Please transcribe the lines below exactly, and leave every image behind.

[Source records]
========================

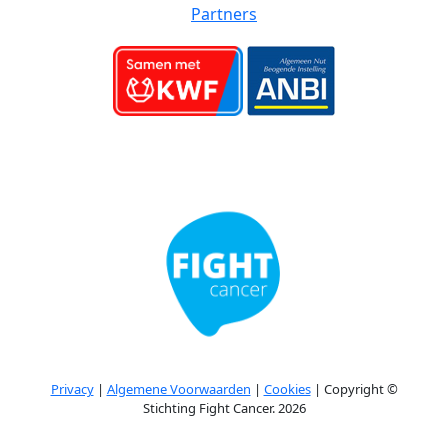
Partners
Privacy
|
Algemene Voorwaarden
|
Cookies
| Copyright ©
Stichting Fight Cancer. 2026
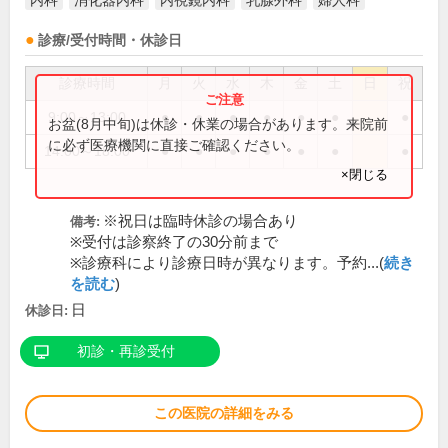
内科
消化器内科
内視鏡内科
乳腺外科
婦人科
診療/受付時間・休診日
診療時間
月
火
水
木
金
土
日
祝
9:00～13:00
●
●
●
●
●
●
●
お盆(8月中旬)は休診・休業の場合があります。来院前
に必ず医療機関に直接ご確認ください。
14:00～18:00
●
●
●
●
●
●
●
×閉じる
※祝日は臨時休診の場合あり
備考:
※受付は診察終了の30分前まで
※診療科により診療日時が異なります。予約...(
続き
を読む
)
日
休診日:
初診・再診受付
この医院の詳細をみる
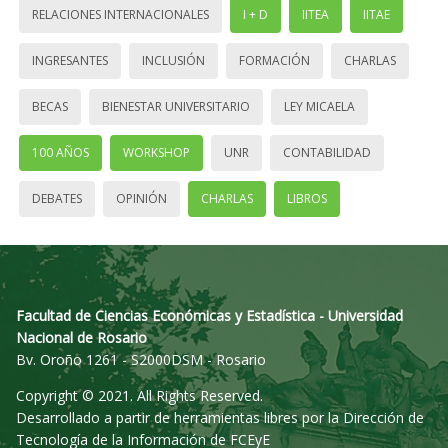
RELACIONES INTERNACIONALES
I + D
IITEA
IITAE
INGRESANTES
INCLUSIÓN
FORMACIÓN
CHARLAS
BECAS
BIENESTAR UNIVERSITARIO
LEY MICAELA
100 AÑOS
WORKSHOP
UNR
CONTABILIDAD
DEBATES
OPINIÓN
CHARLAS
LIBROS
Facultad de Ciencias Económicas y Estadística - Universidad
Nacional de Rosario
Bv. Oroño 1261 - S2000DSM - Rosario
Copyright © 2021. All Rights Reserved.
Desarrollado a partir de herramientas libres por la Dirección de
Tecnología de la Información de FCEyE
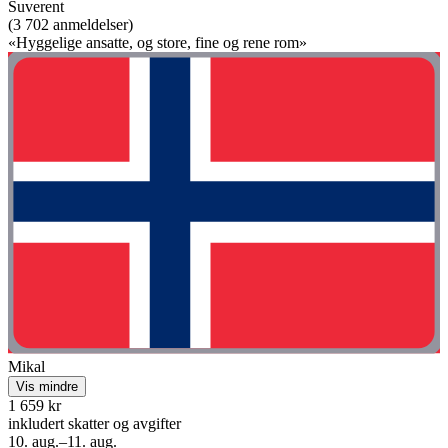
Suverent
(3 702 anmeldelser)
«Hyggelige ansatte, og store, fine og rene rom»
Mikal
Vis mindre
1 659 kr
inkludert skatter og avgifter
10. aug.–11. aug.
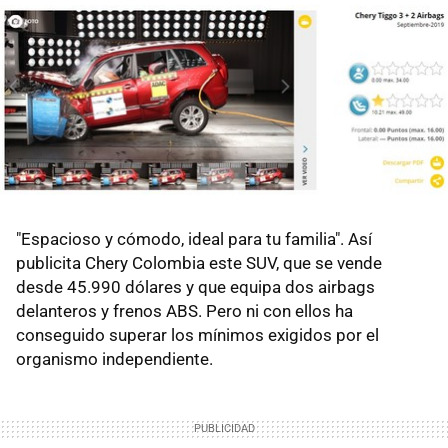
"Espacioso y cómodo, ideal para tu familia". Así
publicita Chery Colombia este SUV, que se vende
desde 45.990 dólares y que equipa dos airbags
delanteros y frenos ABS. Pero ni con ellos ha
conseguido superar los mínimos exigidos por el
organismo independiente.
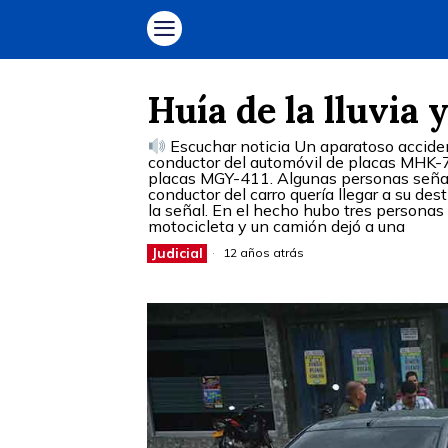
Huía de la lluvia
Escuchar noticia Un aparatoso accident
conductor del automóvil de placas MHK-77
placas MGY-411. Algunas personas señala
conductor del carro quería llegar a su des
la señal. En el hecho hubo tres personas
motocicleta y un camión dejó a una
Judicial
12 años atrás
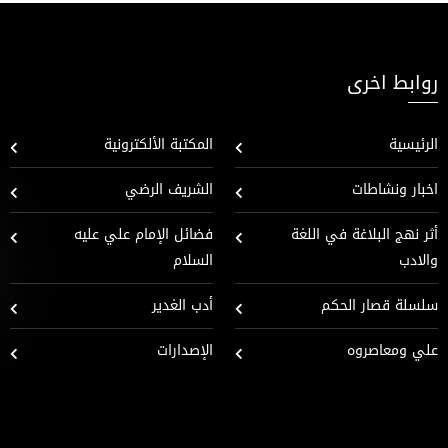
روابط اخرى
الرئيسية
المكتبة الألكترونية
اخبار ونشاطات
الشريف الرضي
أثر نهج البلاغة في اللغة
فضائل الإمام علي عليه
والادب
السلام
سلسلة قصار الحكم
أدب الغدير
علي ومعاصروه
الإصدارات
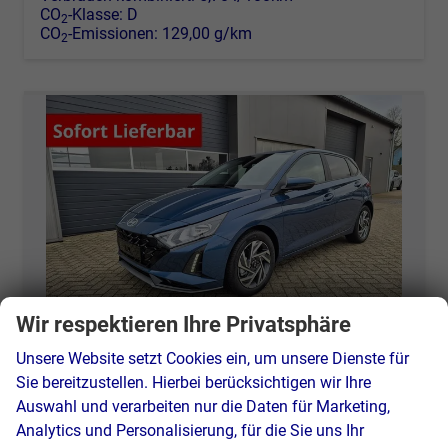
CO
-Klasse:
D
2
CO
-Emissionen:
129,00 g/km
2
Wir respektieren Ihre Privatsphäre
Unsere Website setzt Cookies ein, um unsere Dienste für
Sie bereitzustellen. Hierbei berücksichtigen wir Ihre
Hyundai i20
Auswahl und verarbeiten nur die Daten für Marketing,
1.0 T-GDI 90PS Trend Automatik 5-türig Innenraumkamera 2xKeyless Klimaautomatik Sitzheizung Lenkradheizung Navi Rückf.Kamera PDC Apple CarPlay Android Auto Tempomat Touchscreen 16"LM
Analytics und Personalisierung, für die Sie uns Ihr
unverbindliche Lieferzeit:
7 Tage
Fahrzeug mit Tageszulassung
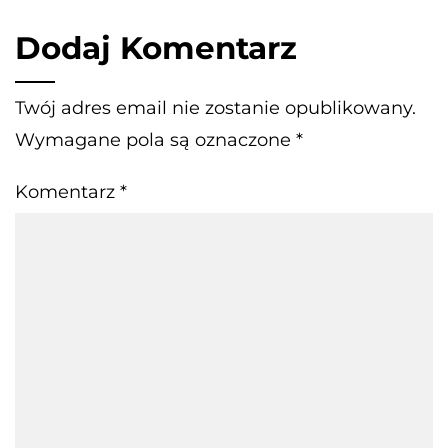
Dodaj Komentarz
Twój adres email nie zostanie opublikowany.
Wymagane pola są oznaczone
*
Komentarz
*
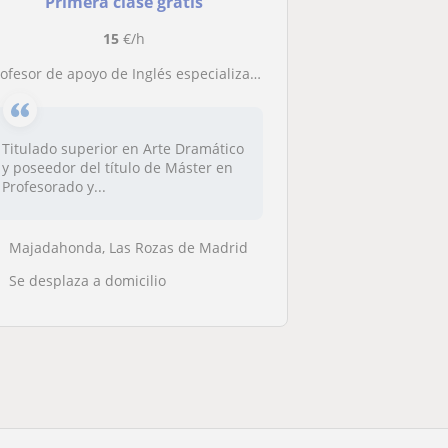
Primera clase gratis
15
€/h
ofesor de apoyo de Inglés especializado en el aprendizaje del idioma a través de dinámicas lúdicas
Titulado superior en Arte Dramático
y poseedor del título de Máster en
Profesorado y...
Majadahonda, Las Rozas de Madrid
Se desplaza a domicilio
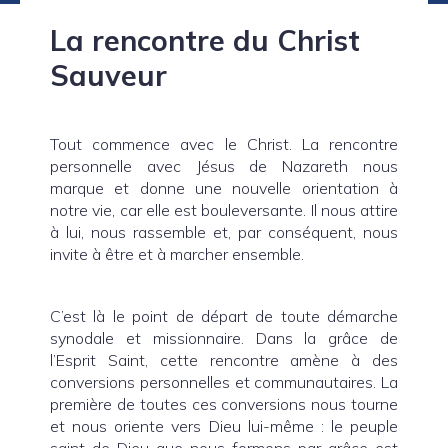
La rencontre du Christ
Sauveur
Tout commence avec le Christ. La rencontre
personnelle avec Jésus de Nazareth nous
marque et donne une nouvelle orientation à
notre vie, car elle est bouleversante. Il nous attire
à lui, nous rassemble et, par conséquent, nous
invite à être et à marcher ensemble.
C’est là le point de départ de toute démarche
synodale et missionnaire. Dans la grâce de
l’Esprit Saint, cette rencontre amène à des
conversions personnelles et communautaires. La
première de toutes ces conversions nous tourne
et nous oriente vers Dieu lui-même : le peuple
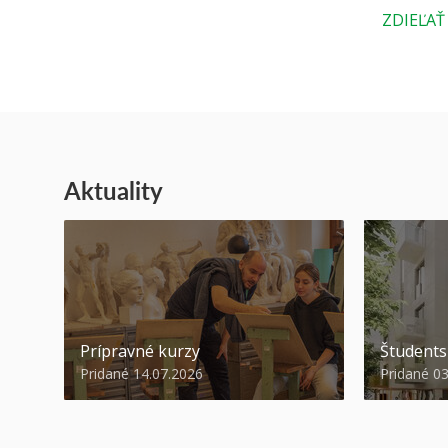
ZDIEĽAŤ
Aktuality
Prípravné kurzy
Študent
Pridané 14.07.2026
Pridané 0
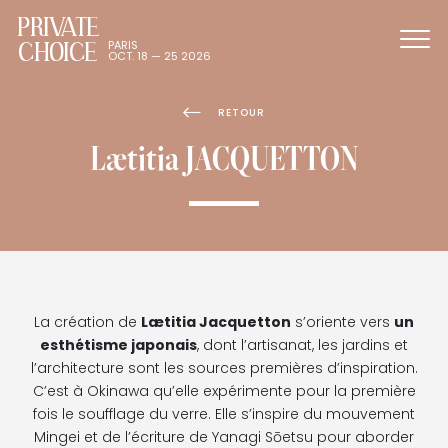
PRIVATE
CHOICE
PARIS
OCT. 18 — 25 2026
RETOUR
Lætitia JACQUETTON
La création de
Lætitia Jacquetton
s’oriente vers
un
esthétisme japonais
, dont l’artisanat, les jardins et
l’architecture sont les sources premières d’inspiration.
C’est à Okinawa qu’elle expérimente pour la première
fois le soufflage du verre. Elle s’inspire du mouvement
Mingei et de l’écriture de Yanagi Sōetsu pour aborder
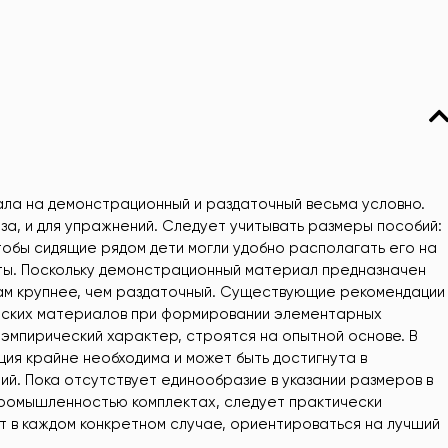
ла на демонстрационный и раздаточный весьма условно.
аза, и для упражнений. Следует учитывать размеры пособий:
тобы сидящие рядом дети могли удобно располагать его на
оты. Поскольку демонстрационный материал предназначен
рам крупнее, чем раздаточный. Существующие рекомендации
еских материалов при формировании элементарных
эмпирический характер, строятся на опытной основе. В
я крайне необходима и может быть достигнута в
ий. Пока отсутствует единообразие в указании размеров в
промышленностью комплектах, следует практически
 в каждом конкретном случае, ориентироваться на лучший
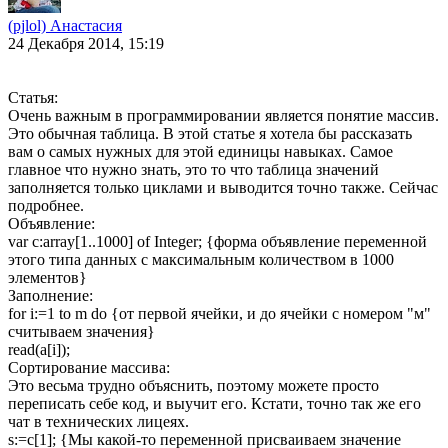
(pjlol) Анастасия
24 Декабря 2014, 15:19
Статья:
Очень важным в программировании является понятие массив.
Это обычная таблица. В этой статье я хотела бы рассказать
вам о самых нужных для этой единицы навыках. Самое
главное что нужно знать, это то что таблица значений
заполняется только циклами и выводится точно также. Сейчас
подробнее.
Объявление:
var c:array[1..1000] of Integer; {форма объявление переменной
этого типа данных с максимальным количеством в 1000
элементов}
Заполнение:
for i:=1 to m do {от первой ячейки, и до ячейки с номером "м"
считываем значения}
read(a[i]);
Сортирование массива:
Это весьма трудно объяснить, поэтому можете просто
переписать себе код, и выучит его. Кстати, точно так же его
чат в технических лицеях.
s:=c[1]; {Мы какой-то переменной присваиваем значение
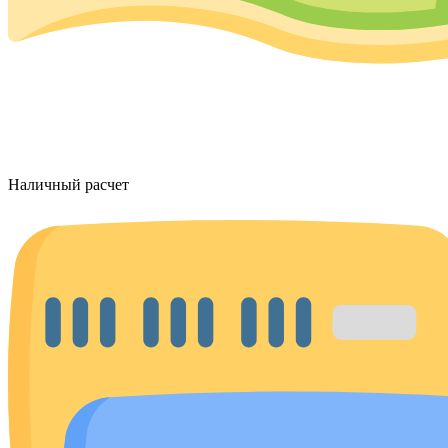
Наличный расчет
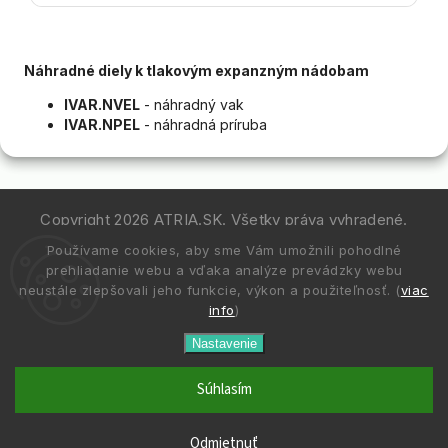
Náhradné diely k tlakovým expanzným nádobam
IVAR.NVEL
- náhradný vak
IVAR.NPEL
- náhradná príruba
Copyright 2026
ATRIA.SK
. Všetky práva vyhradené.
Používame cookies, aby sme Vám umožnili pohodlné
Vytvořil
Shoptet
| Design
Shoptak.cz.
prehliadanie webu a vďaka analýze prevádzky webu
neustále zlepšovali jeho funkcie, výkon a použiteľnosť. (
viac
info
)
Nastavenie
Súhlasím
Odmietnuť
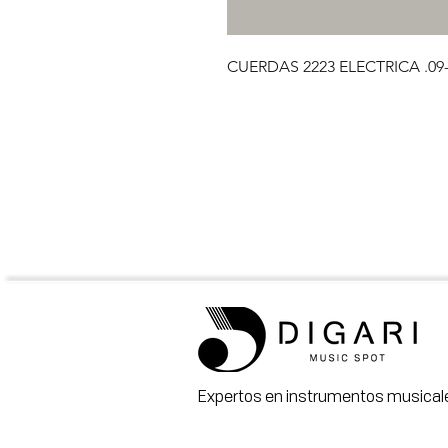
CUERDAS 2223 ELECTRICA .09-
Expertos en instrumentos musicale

========================

(Reply):
Partners
Privacy
|
Algemene Voorwaarden
|
Cookies
| Copyright ©
Stichting Fight Cancer. 2026
内科
消化器内科
内視鏡内科
乳腺外科
婦人科
診療/受付時間・休診日
診療時間
月
火
水
木
金
土
日
祝
9:00～13:00
●
●
●
●
●
●
●
お盆(8月中旬)は休診・休業の場合があります。来院前
に必ず医療機関に直接ご確認ください。
14:00～18:00
●
●
●
●
●
●
●
×閉じる
※祝日は臨時休診の場合あり
備考:
※受付は診察終了の30分前まで
※診療科により診療日時が異なります。予約...(
続き
を読む
)
日
休診日:
初診・再診受付
この医院の詳細をみる
RELACIONES INTERNACIONALES
I + D
IITEA
IITAE
INGRESANTES
INCLUSIÓN
FORMACIÓN
CHARLAS
BECAS
BIENESTAR UNIVERSITARIO
LEY MICAELA
100 AÑOS
WORKSHOP
UNR
CONTABILIDAD
DEBATES
OPINIÓN
CHARLAS
LIBROS
Facultad de Ciencias Económicas y Estadística - Universidad
Nacional de Rosario
Bv. Oroño 1261 - S2000DSM - Rosario
Copyright © 2021. All Rights Reserved.
Desarrollado a partir de herramientas libres por la Dirección de
Tecnología de la Información de FCEyE
Suverent
(3 702 anmeldelser)
«Hyggelige ansatte, og store, fine og rene rom»
Mikal
Vis mindre
1 659 kr
inkludert skatter og avgifter
10. aug.–11. aug.
"Espacioso y cómodo, ideal para tu familia". Así
publicita Chery Colombia este SUV, que se vende
desde 45.990 dólares y que equipa dos airbags
delanteros y frenos ABS. Pero ni con ellos ha
conseguido superar los mínimos exigidos por el
organismo independiente.
Huía de la lluvia
Escuchar noticia Un aparatoso accident
conductor del automóvil de placas MHK-77
placas MGY-411. Algunas personas señala
conductor del carro quería llegar a su des
la señal. En el hecho hubo tres personas
motocicleta y un camión dejó a una
Judicial
12 años atrás
روابط اخرى
الرئيسية
المكتبة الألكترونية
اخبار ونشاطات
الشريف الرضي
أثر نهج البلاغة في اللغة
فضائل الإمام علي عليه
والادب
السلام
سلسلة قصار الحكم
أدب الغدير
علي ومعاصروه
الإصدارات
CO
-Klasse:
D
2
CO
-Emissionen:
129,00 g/km
2
Wir respektieren Ihre Privatsphäre
Unsere Website setzt Cookies ein, um unsere Dienste für
Sie bereitzustellen. Hierbei berücksichtigen wir Ihre
Hyundai i20
Auswahl und verarbeiten nur die Daten für Marketing,
1.0 T-GDI 90PS Trend Automatik 5-türig Innenraumkamera 2xKeyless Klimaautomatik Sitzheizung Lenkradheizung Navi Rückf.Kamera PDC Apple CarPlay Android Auto Tempomat Touchscreen 16"LM
Analytics und Personalisierung, für die Sie uns Ihr
unverbindliche Lieferzeit:
7 Tage
Fahrzeug mit Tageszulassung
Dodaj Komentarz
Twój adres email nie zostanie opublikowany.
Wymagane pola są oznaczone
*
Komentarz
*
Primera clase gratis
15
€/h
ofesor de apoyo de Inglés especializado en el aprendizaje del idioma a través de dinámicas lúdicas
Titulado superior en Arte Dramático
y poseedor del título de Máster en
Profesorado y...
Majadahonda, Las Rozas de Madrid
Se desplaza a domicilio
La rencontre du Christ
Sauveur
Tout commence avec le Christ. La rencontre
personnelle avec Jésus de Nazareth nous
marque et donne une nouvelle orientation à
notre vie, car elle est bouleversante. Il nous attire
à lui, nous rassemble et, par conséquent, nous
invite à être et à marcher ensemble.
C’est là le point de départ de toute démarche
synodale et missionnaire. Dans la grâce de
l’Esprit Saint, cette rencontre amène à des
conversions personnelles et communautaires. La
première de toutes ces conversions nous tourne
et nous oriente vers Dieu lui-même : le peuple
ZDIEĽAŤ
Aktuality
Prípravné kurzy
Študent
Pridané 14.07.2026
Pridané 0
PRIVATE
CHOICE
PARIS
OCT. 18 — 25 2026
RETOUR
Lætitia JACQUETTON
La création de
Lætitia Jacquetton
s’oriente vers
un
esthétisme japonais
, dont l’artisanat, les jardins et
l’architecture sont les sources premières d’inspiration.
C’est à Okinawa qu’elle expérimente pour la première
fois le soufflage du verre. Elle s’inspire du mouvement
Mingei et de l’écriture de Yanagi Sōetsu pour aborder
ла на демонстрационный и раздаточный весьма условно.
аза, и для упражнений. Следует учитывать размеры пособий:
тобы сидящие рядом дети могли удобно располагать его на
оты. Поскольку демонстрационный материал предназначен
рам крупнее, чем раздаточный. Существующие рекомендации
еских материалов при формировании элементарных
эмпирический характер, строятся на опытной основе. В
я крайне необходима и может быть достигнута в
ий. Пока отсутствует единообразие в указании размеров в
промышленностью комплектах, следует практически
 в каждом конкретном случае, ориентироваться на лучший
(pjlol) Анастасия
24 Декабря 2014, 15:19
Статья:
Очень важным в программировании является понятие массив.
Это обычная таблица. В этой статье я хотела бы рассказать
вам о самых нужных для этой единицы навыках. Самое
главное что нужно знать, это то что таблица значений
заполняется только циклами и выводится точно также. Сейчас
подробнее.
Объявление:
var c:array[1..1000] of Integer; {форма объявление переменной
этого типа данных с максимальным количеством в 1000
элементов}
Заполнение:
for i:=1 to m do {от первой ячейки, и до ячейки с номером "м"
считываем значения}
read(a[i]);
Сортирование массива:
Это весьма трудно объяснить, поэтому можете просто
переписать себе код, и выучит его. Кстати, точно так же его
чат в технических лицеях.
s:=c[1]; {Мы какой-то переменной присваиваем значение
Наличный расчет
Náhradné diely k tlakovým expanzným nádobam
IVAR.NVEL
- náhradný vak
IVAR.NPEL
- náhradná príruba
Copyright 2026
ATRIA.SK
. Všetky práva vyhradené.
Používame cookies, aby sme Vám umožnili pohodlné
Vytvořil
Shoptet
| Design
Shoptak.cz.
prehliadanie webu a vďaka analýze prevádzky webu
neustále zlepšovali jeho funkcie, výkon a použiteľnosť. (
viac
info
)
Nastavenie
Súhlasím
Odmietnuť
CUERDAS 2223 ELECTRICA .09-
Expertos en instrumentos musicale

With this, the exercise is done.